The L₁ norm of a vector measures its "length" by summing the absolute values of all its components.
Imagine moving along a city grid (like Manhattan) where you can only travel horizontally or vertically. The L₁ norm is the total distance you travel along the grid lines from the origin to the vector's endpoint.
In 2D, for a vector \([x_1, x_2]^T\), \(||\mathbf{x}||_1 = |x_1| + |x_2|\). This represents the distance from the origin \((0,0)\) to the point \((x_1, x_2)\) if movement is restricted to horizontal and vertical paths.
The set of all vectors with \(||\mathbf{x}||_1 = 1\) (the "unit ball" in the L₁ norm) forms a square (or diamond) shape rotated by 45 degrees in 2D, or an octahedron in 3D.
(Visual Idea: An Excalidraw showing the L₁ unit "circle" (diamond) vs the L₂ unit circle (circle) would highlight the difference).
Lasso Regression (L1 Regularization): This is the most significant application in machine learning. Lasso adds a penalty term to the loss function proportional to the L₁ norm of the model's weight vector (\(\lambda ||\mathbf{w}||_1\)).
Sparsity: A key effect of L₁ regularization is that it tends to produce sparse solutions, meaning many of the weights (\(w_i\)) are driven to exactly zero. This effectively performs automatic feature selection, as features corresponding to zero weights are removed from the model. The sharp corners of the L₁ "ball" encourage solutions (where level sets of the loss function first touch the ball) to land on the axes where some components are zero.

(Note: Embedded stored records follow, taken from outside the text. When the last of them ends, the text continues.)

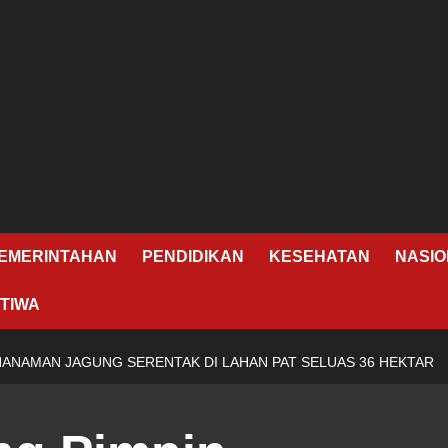
EMERINTAHAN
PENDIDIKAN
KESEHATAN
NASIO
TIWA
NANAMAN JAGUNG SERENTAK DI LAHAN PAT SELUAS 36 HEKTAR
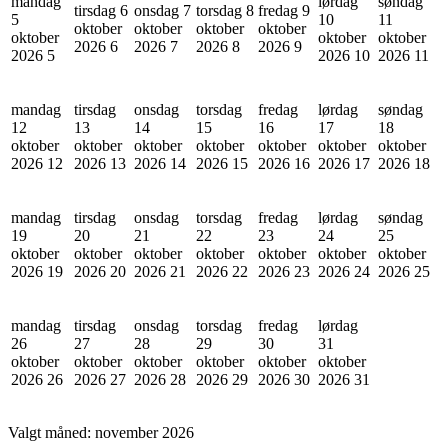
mandag
lørdag
søndag
tirsdag 6
onsdag 7
torsdag 8
fredag 9
5
10
11
oktober
oktober
oktober
oktober
oktober
oktober
oktober
2026
6
2026
7
2026
8
2026
9
2026
5
2026
10
2026
11
mandag
tirsdag
onsdag
torsdag
fredag
lørdag
søndag
12
13
14
15
16
17
18
oktober
oktober
oktober
oktober
oktober
oktober
oktober
2026
12
2026
13
2026
14
2026
15
2026
16
2026
17
2026
18
mandag
tirsdag
onsdag
torsdag
fredag
lørdag
søndag
19
20
21
22
23
24
25
oktober
oktober
oktober
oktober
oktober
oktober
oktober
2026
19
2026
20
2026
21
2026
22
2026
23
2026
24
2026
25
mandag
tirsdag
onsdag
torsdag
fredag
lørdag
26
27
28
29
30
31
oktober
oktober
oktober
oktober
oktober
oktober
2026
26
2026
27
2026
28
2026
29
2026
30
2026
31
Valgt måned:
november 2026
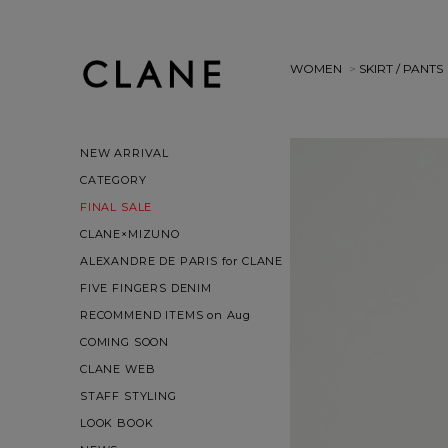
WOMEN
>
SKIRT / PANTS
NEW ARRIVAL
CATEGORY
FINAL SALE
CLANE×MIZUNO
ALEXANDRE DE PARIS for CLANE
FIVE FINGERS DENIM
RECOMMEND ITEMS on Aug
COMING SOON
CLANE WEB
STAFF STYLING
LOOK BOOK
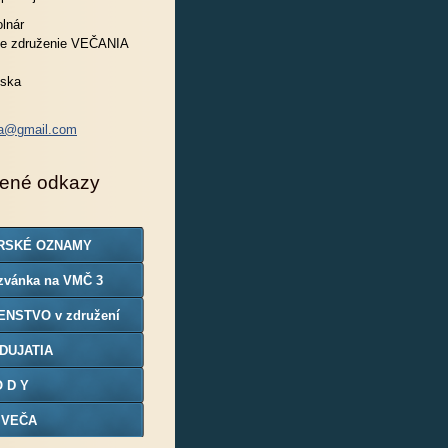
lnár
e združenie VEČANIA
nska
ia@gmail.com
ené odkazy
RSKÉ OZNAMY
zvánka na VMČ 3
ENSTVO v združení
DUJATIA
O D Y
 VEČA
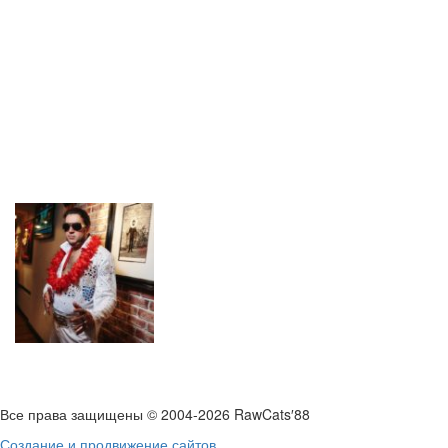
Пн
Вт
Ср
Чт
Пт
Сб
Вс
1
2
3
4
5
6
7
8
9
10
11
12
13
14
15
16
17
18
19
20
21
22
23
24
25
26
27
28
29
30
31
« Ноя
Янв »
Все права защищены © 2004-2026 RawCats′88
Создание и продвижение сайтов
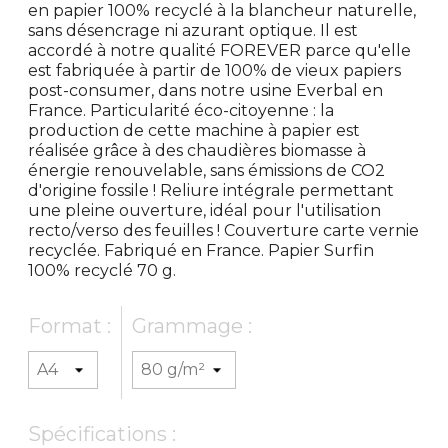
en papier 100% recyclé à la blancheur naturelle,
sans désencrage ni azurant optique. Il est
accordé à notre qualité FOREVER parce qu'elle
est fabriquée à partir de 100% de vieux papiers
post-consumer, dans notre usine Everbal en
France. Particularité éco-citoyenne : la
production de cette machine à papier est
réalisée grâce à des chaudières biomasse à
énergie renouvelable, sans émissions de CO2
d'origine fossile ! Reliure intégrale permettant
une pleine ouverture, idéal pour l'utilisation
recto/verso des feuilles ! Couverture carte vernie
recyclée. Fabriqué en France. Papier Surfin
100% recyclé 70 g.
Format :
Grammage :
Spécifications :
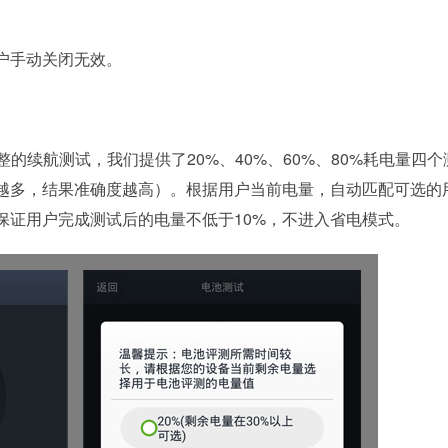
户手动关闭无效。
的续航测试，我们提供了20%、40%、60%、80%耗电量四个
期越多，结果准确度越高）。根据用户当前电量，自动匹配可选的
保证用户完成测试后的电量不低于10%，不进入省电模式。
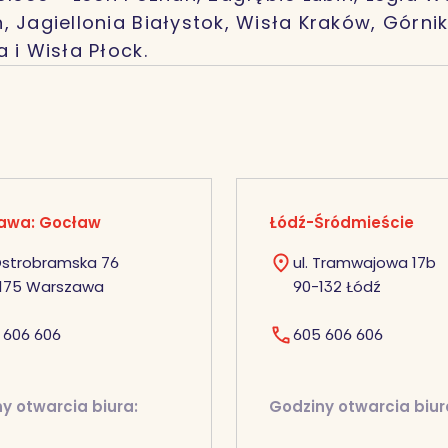
, Jagiellonia Białystok, Wisła Kraków, Górnik
 i Wisła Płock.
awa: Gocław
Łódź-Śródmieście
 Ostrobramska 76
ul. Tramwajowa 17b
175 Warszawa
90-132 Łódź
 606 606
605 606 606
y otwarcia biura:
Godziny otwarcia biur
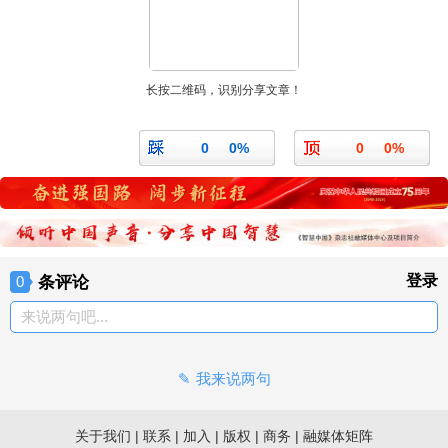
长按二维码，识别分享文章！
0
0%
0
0%
条评论
登录
0
来说两句吧...
我来说两句
关于我们
|
联系
|
加入
|
版权
|
商务
|
融媒体矩阵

Robustness: L₁ norm is sometimes considered more robust to outliers than the L₂ norm when used in loss functions (e.g., Mean Absolute Error (MAE), \(\frac{1}{n}||\mathbf{y}_{\text{pred}} - \mathbf{y}_{\text{actual}}||_1\), uses L₁, whereas Mean Squared Error (MSE) uses L₂). Minimizing sum of absolute errors is less sensitive to large individual errors.
Compressed Sensing: L₁ minimization is used in signal processing to reconstruct signals from incomplete measurements, leveraging the assumption that the original signal is sparse in some basis.